I just watched the HBO movie Conspiracy about an actual meeting that took place on January 20, 1942 in a magnificent villa outside Berlin.  The surroundings were elegant, with fine china, fine food, and expensive wine.  It was organized by Eichmann but not attended by the most senior Nazi leaders -- only by the next level down.  The actual transcript of the meeting has been found, so we have an unfiltered account of the language used.  They went to great lengths to use the right "soft" words for extermination or murder, such as evacuation or resettlement.  Everybody was on their best behavior.  Manners were expected.  Everybody spoke with respect, even when they spoke about murdering millions of people.  It was simply banal.

It is a pity, because, like minds, civility is a terrible thing to waste!

Sunday, February 1, 2015

The Road To Hell Is Paved . . .

In his iconic 1667 book Paradise Lost, John Milton wrote "easy is the descent into Hell, for it is paved with good intentions."  English professors believe that is the origin for the expression "the road to hell is paved with good intentions."  It also explains how college loans became economic quicksand.

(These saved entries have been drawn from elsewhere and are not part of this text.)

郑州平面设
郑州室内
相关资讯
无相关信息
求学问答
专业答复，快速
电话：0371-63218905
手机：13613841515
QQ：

Even though it is now less true than previously, it is still commonly believed that a college degree is a guarantee of higher lifetime income.  So, let's make it easier for those who cannot afford to get that degree by lending them enough money to get it.  Let's put them in debt for $1.3 TRILLION, which is more than total credit card debt and more than all car loans in America.  The hoped-for consequence of this lending tsunami was that the students would graduate and make more than enough additional money to repay these.  The unintended consequences is that graduates are now delaying marriage, delaying having kids, and delaying buying a home.  Consumer spending is almost 70% of GDP, and these delays don't help America.  It is a big number, estimated at 40 million young people or 70% of recent graduates -- that's right, 70% of recent graduates have student loan debt, which averaged $33 thousand last year.

Imagine you're a young person chasing the American dream and borrow $33 thousand to get that degree.  Then, there is the Great Recession, and you wind up working a retail job.  You are under-employed and under-paid.  Incredibly, 45% of graduates age 24 or under are still living at home or with relatives, because they cannot afford to live independently AND pay back their college loans.  We have a generation rapidly losing faith in the American Dream.

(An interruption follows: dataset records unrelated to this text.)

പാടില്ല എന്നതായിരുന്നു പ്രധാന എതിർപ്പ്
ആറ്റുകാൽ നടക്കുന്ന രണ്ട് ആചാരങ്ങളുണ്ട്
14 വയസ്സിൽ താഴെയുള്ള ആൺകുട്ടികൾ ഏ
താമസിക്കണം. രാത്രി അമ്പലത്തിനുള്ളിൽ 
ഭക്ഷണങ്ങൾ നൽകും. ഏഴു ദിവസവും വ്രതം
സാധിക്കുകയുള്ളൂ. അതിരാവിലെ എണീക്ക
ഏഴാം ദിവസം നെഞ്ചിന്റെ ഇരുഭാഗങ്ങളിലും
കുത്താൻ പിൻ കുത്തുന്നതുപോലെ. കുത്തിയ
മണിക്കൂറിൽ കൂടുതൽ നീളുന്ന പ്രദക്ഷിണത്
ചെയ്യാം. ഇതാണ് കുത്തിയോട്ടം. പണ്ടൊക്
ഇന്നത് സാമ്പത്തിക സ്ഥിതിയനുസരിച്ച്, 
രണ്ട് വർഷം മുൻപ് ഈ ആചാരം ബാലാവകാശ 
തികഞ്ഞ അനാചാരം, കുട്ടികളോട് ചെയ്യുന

The final nail in the coffin is the impact of student loans on entrepreneurship.  The percentage of businesses started by someone under age 34 has dropped from 26.4% to 22.7% over the last ten years.  Recent research at Purdue shows that only 16% of those with student loans exceeding $40 thousand started a business, compared to 40% who have no debt.

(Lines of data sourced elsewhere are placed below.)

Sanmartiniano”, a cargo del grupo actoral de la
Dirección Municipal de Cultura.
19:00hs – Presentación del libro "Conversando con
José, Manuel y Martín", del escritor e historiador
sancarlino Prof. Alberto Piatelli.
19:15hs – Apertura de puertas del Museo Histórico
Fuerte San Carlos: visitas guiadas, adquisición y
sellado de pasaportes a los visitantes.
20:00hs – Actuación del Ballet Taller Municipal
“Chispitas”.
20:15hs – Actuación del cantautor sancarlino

There is a clear moral responsibility to hold down the cost of college, which is the only major cost rising faster than the cost of health care. It has been too easy to raise tuition to pay for the elaborate pension plans of faculty and staff.  It has been too easy to set-up for-profit colleges that advertise constantly for new students and then hook those students on college loans.  They are no better than drug dealers!

There is also a clear moral responsibility to provide financial counselling to college students about the depressive impact of student loans.  There is a clear moral responsibility to help the 70% who took out student loans, ignorant of financial planning, in order to chase the American Dream.  We don't need to forgive the debt directly, unless they do appropriate volunteer work of some sort.  Or, we can ease the amortization terms.  Or, we can just apologize for leading them to believe in the American Dream that a college education pays for itself.